Hnrs. Micro Economics
Ms. Wysocki
November 17, 2014
Econ In the News Part 4 The article describes how the apple iPhone monopoly being challenged by its customers. Back in 2007, when Apple first started to release their new phone, called the "iPhone", they made an exclusive deal with AT&T. That deal was a 5 year deal that solely allowed AT&T to provide the service for all of apples phones. Apple created a monopoly by refusing iPhone customers being allowed to choose their mobile carrier. Apple at one point back in 2007, released a software update which disabled iPhones being used by a separate carrier. Before the update people were buying the iPhones separately, unlocking them, then bringing them to their own provider, and having them activated under a different cell phone provider. However with that update, it disables all the phones that were not covered by AT&T. The new update essentially made all iPhones at the time, bricks.

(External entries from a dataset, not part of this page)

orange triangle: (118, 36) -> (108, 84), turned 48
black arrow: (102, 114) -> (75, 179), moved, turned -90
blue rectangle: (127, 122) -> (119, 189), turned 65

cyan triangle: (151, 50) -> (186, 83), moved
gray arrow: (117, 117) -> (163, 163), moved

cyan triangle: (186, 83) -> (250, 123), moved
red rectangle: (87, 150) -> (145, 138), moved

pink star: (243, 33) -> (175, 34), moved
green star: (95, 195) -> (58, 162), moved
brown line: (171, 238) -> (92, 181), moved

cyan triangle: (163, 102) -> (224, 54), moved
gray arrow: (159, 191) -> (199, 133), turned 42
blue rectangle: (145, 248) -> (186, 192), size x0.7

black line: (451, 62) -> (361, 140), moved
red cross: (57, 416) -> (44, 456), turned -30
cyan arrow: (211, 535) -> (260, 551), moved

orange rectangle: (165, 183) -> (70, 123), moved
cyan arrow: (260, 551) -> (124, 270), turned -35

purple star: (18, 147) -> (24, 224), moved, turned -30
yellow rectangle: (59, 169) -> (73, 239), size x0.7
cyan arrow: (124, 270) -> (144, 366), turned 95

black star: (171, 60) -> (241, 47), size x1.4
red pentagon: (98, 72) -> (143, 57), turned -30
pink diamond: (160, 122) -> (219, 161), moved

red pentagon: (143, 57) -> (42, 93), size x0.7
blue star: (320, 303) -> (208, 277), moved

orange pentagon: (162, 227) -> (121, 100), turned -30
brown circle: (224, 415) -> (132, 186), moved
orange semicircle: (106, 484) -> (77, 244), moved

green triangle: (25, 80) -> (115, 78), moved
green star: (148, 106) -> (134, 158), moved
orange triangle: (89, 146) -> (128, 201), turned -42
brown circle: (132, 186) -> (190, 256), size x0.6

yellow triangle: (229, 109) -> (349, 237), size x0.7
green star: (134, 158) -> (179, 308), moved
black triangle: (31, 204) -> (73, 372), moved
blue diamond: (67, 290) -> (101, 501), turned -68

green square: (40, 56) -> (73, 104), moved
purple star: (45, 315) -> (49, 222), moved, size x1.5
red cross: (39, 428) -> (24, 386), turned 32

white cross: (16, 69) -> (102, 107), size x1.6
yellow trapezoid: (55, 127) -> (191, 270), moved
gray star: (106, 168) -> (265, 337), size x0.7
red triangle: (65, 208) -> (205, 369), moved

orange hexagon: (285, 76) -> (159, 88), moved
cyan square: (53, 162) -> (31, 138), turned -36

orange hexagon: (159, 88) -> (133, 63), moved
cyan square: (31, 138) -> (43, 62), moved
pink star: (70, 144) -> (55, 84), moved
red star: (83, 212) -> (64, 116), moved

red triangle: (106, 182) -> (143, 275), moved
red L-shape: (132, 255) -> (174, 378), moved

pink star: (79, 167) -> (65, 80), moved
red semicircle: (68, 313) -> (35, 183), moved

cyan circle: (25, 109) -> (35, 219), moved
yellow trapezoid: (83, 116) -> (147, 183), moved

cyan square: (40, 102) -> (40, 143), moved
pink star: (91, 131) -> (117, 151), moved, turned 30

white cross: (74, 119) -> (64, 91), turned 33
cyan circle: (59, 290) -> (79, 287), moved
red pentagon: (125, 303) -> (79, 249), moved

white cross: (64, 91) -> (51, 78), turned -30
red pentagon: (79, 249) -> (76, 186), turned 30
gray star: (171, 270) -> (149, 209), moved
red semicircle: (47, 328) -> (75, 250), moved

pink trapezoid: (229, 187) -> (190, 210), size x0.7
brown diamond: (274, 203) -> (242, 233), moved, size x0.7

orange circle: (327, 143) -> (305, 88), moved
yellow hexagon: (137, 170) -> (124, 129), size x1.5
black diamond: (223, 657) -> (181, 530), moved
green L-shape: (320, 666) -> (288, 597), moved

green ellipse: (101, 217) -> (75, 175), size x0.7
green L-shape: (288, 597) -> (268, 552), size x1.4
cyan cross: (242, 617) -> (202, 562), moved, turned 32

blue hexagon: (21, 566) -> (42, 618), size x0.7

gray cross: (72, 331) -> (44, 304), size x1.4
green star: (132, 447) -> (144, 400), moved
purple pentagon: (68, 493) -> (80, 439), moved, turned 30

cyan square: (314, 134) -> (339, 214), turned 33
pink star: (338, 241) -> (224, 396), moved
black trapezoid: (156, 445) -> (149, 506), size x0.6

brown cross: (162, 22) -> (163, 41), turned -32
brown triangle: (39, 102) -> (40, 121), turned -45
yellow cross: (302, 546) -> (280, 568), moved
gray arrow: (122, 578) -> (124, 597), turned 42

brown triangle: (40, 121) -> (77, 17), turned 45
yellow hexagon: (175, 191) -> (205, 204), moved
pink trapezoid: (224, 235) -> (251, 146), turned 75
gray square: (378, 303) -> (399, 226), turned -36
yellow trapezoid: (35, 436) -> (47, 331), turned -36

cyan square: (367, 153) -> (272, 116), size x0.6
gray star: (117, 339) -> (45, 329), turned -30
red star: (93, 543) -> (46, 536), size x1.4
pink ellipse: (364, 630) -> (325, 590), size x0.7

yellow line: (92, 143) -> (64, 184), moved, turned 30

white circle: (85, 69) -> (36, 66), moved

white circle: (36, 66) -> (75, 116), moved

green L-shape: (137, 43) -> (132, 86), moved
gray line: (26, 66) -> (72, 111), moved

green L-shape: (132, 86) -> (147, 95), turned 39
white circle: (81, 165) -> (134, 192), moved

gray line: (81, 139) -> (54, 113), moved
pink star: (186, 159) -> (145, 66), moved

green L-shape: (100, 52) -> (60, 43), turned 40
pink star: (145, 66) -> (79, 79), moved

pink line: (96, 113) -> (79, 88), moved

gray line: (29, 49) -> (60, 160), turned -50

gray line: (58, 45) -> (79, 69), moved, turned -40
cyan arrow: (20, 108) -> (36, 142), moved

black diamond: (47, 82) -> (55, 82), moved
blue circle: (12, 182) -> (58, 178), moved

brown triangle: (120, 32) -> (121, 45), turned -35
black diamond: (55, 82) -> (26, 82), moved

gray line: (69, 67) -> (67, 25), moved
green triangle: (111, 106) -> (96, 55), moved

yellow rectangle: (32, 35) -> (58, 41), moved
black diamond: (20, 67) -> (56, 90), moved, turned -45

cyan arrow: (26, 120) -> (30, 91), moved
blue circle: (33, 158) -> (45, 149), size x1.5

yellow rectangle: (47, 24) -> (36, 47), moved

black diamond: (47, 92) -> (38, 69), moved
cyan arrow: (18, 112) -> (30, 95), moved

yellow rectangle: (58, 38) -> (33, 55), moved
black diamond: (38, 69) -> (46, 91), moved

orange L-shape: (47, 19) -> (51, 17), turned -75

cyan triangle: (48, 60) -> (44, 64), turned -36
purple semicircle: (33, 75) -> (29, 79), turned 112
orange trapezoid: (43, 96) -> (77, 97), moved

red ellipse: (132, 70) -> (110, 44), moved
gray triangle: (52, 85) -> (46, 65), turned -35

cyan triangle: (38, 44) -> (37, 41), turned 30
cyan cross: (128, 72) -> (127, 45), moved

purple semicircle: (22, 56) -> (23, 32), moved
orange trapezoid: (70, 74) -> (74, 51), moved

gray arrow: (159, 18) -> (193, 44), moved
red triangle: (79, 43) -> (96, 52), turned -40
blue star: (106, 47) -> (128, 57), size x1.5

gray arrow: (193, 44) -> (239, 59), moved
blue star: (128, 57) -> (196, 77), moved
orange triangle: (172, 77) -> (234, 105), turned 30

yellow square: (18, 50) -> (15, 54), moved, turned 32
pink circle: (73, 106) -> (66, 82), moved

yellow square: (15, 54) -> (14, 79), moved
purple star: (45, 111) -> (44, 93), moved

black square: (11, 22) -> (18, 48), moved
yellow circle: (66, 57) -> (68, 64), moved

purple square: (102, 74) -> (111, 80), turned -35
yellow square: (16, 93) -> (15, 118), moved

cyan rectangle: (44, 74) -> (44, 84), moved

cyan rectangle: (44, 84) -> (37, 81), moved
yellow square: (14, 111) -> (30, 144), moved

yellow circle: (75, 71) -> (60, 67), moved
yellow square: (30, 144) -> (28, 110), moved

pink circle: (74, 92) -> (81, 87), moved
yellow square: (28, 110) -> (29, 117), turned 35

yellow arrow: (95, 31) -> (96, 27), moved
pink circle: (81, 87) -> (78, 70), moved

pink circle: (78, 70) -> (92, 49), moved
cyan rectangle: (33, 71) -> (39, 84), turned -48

The lawsuit against apple is simply asking them to remove the update and to allow its consumers the right to choose their cell phone provider. Currently in class we are learning about monopolies. A monopoly is a single firm that eliminates all other forms of competition. This is exactly what apple did. They put up a block, that disabled any of the phones being covered by a different provider, other than AT&T. The main barrier in this example would be that AT&T has a large demand, that other providers wish to have. However since other companies are now starting to use these hacked phones, an update came out disabling that option. This is an example of a technology monopoly, because Apple has exclusively allowed AT&T to sell their product. This leaves customers with higher prices, less options, and in some cases poorer quality phones.